For first-time buyers, the Green Party wants to create programs to help low- and middle-income earners come up with down payments, though the plan offers few details or cost estimates.

Ramsey also said the Greens would target speculation buyers and tax vacant houses. 

"A lot of rich buyers from outside of Ontario are buying here and pushing up the market." 

The NDP

NDP candidate Teresa Armstrong is touting her party's plan to help first-time homebuyers get a down payment through an interest-free loan. It would only be available if the family income is below $200,000. (Andrew Lupton/CBC)

The New Democrats plan to change zoning rules to create more of the "missing middle" style of home types such as duplexes, triplexes and townhomes. The NDP also plan to deliver a speculation tax that will target owners of homes they don't live in. A vacancy tax is also part of their plan. 

Teresa Armstrong is seeking re-election for the NDP in the riding of London-Fanshawe. She points to her party's plan to provide first-time home buyers who have family incomes under $200,000 access to interest-free home equity loans of up to 10 per cent of the house's value to help with their down payment. 

"Homes have to be affordable and this will help get people into the market," said Armstrong. 

The PCs

Jane Kovarikova of the Progressive Conservatives is challenging Armstrong in London-Fanshawe. 

In a statement, she said the PCs will focus on boosting affordability by building more homes. 

"The way to tackle the housing crisis is by addressing supply," she said. "That is why building is a key policy focus for the Ontario PC party."

The PCs have said they plan to build 1.5-million homes over the next 10 years. They also increased the non-resident speculation tax rate to 20 per cent from 15 per cent and expanded that tax province-wide, a step the NDP had also been proposing. 

The Liberals

The Ontario Liberals unveiled their full platform on Monday. Overall, they want to build 1.5 million homes provincewide over the next decade. 

The highlights include building 138,000 "deeply affordable homes" and revamping zoning rules. They also want to tax vacant homes and bring in transparency when it comes to home prices.

Zeba Hashmi is running for the Liberals in London-Fanshawe. She touted the party's plan to create an Ontario Home Building Corporation to finance and build new affordable homes. 

"It's tough right now for people of all ages looking to buy a home," she said.

These stats from the Canadian Real Estate Association show that the price of an average home in the London and St. Thomas area has doubled in five years. (The Canadian Real Estate Association)

So will any of these really work? 

Economist Mike Moffatt is senior director of the Smart Prosperity Institute. 

He said the province is the best level of government to address housing affordability. But he said the most effective policies would be directed at boosting the housing supply overall. He has less faith in policy planks that try to put more money in buyers' pockets.
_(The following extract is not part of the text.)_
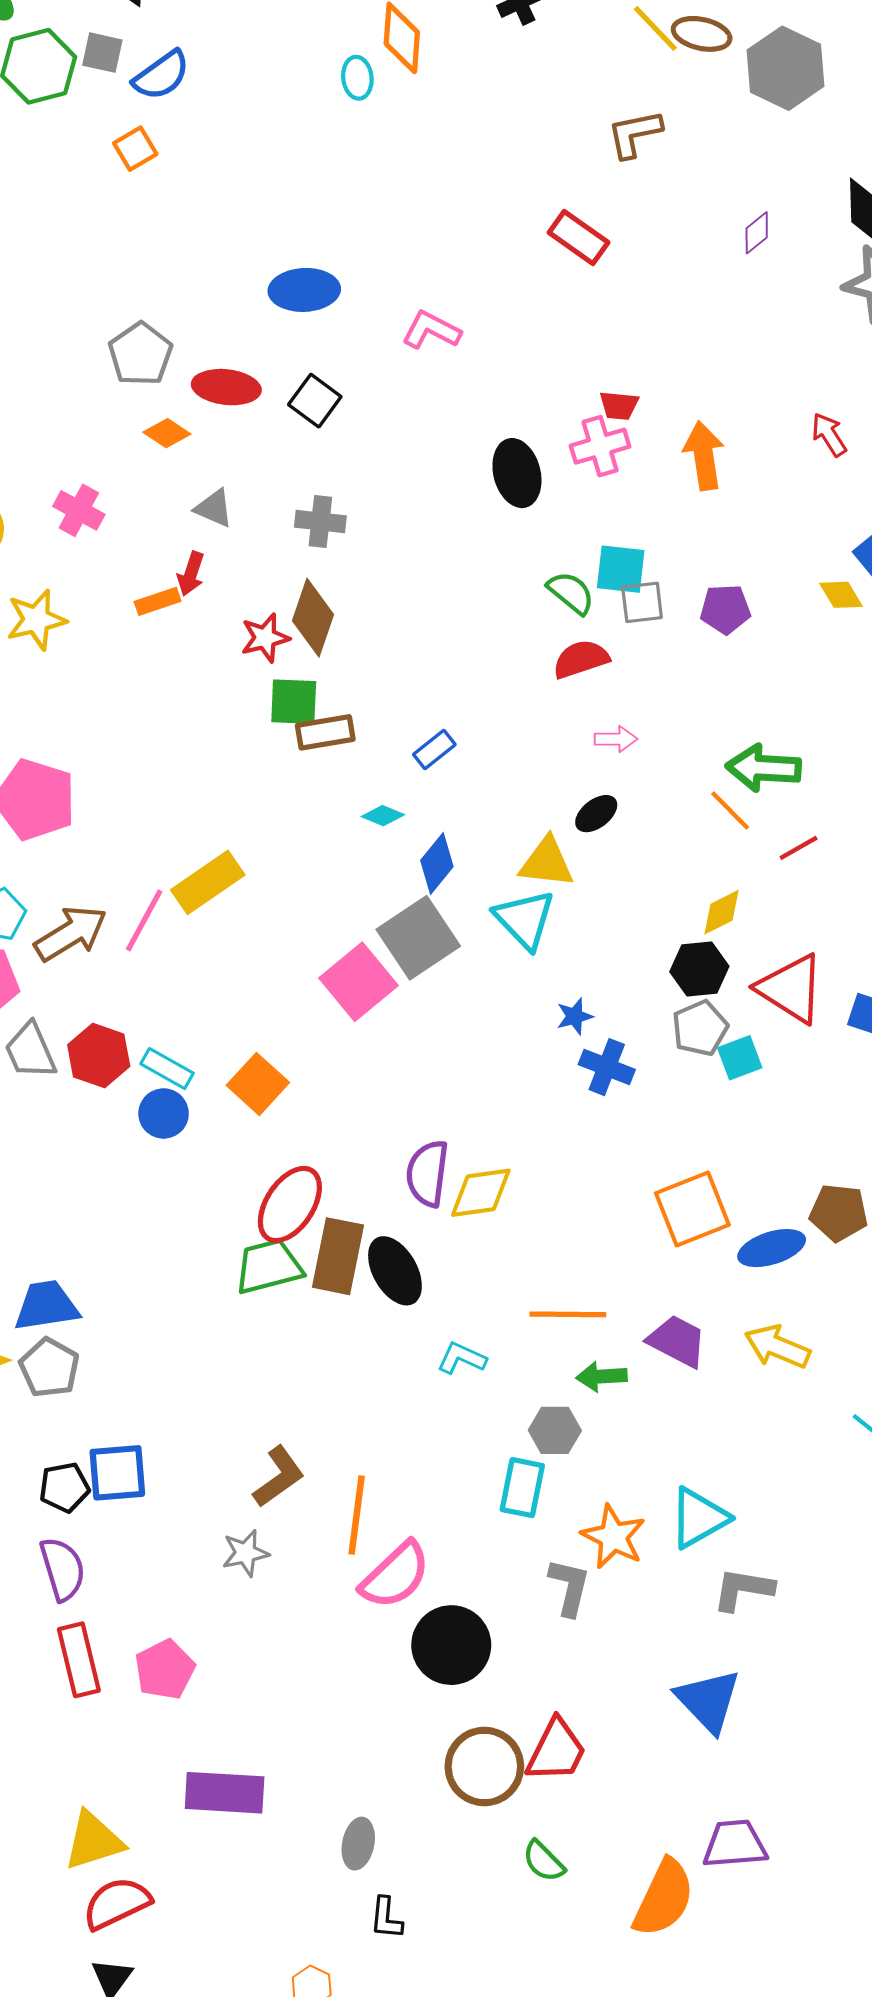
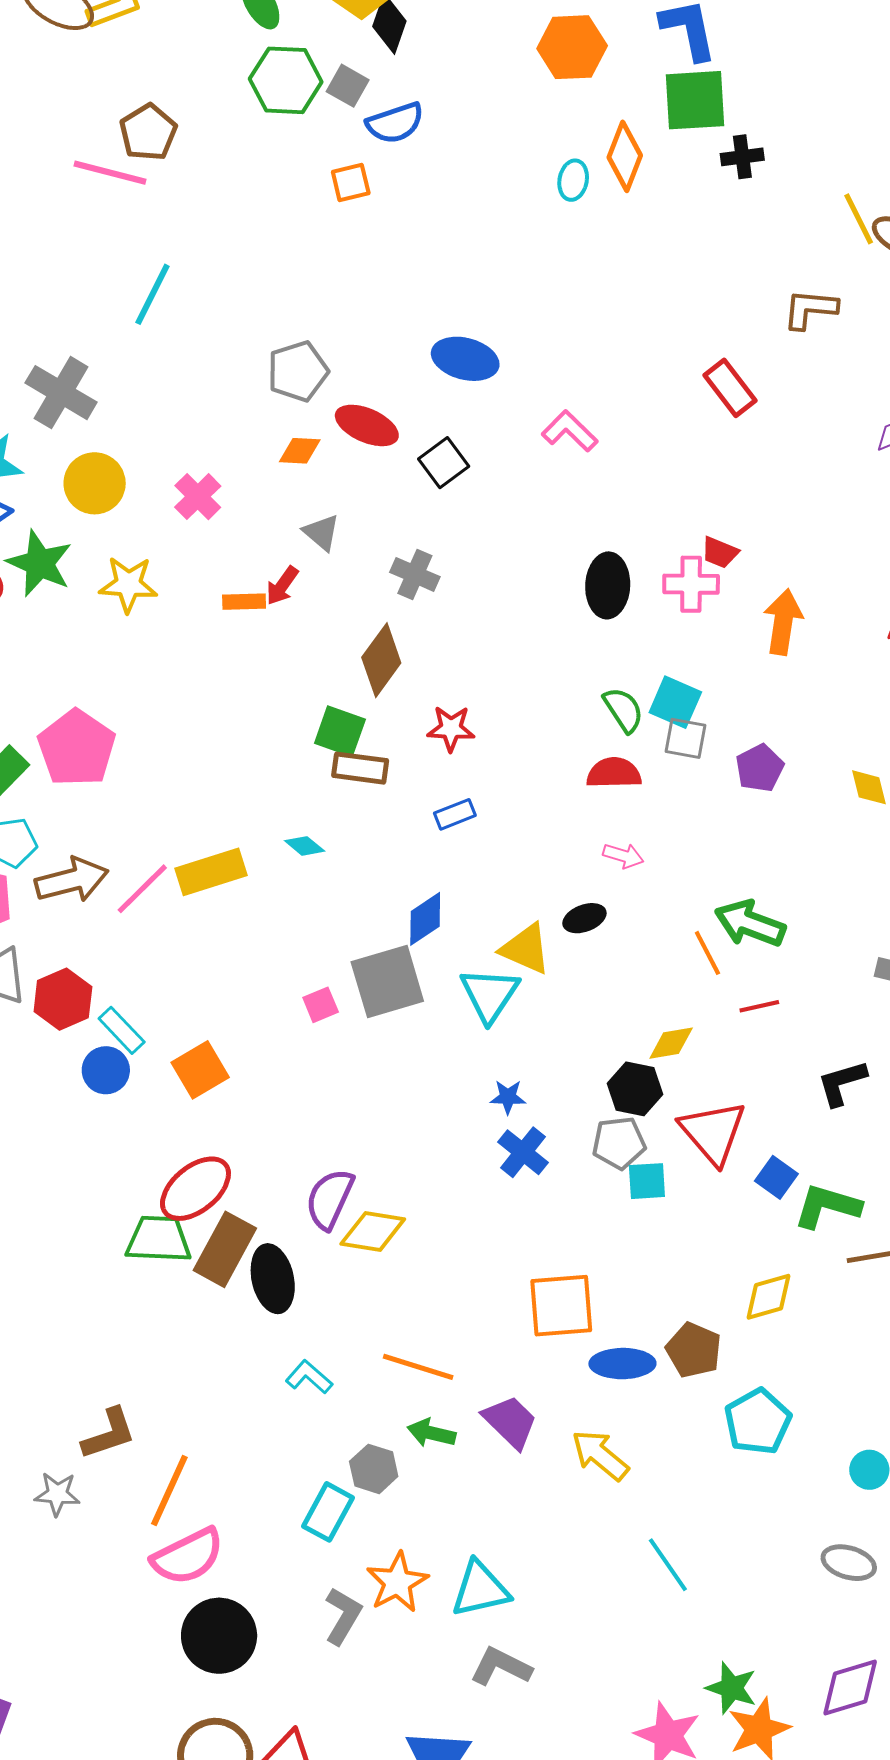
orange diamond: (167, 433) -> (300, 451), turned -48
purple pentagon: (725, 609) -> (760, 768), turned 30
red star: (265, 638) -> (451, 729), moved
cyan diamond: (383, 816) -> (305, 846), moved
pink square: (359, 982) -> (321, 1005), size x0.5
"They tend to make the problem worse because you're putting more money into a supply constrained system," said Moffatt. "Imagine homebuyers are playing a game of Monopoly, and you give every player in that game an extra $5,000 to buy property. All you're going to do is make all those properties worth more, but you're not changing the underlying structure of the game and you're still going to have one winner and several losers on home purchases.

"We need to address the supply issue."

Corrections

  • An earlier version of this story linked to the wrong policy documents. This has been corrected.